(YOUR ASSIGNMENT) The records below must be copied in full; omit the images.

(RECORDS SUPPLIED)

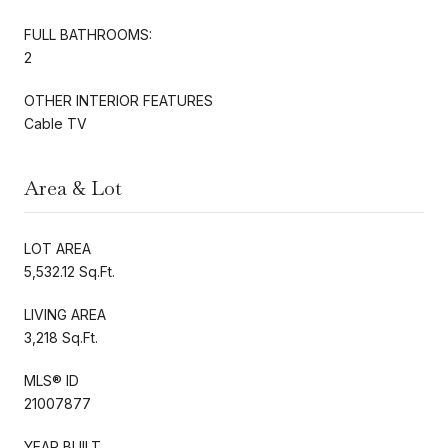
FULL BATHROOMS:
2
OTHER INTERIOR FEATURES
Cable TV
Area & Lot
LOT AREA
5,532.12 Sq.Ft.
LIVING AREA
3,218 Sq.Ft.
MLS® ID
21007877
YEAR BUILT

(WRITTEN ANSWER)
FULL BATHROOMS:
2
OTHER INTERIOR FEATURES
Cable TV
Area & Lot
LOT AREA
5,532.12 Sq.Ft.
LIVING AREA
3,218 Sq.Ft.
MLS® ID
21007877
YEAR BUILT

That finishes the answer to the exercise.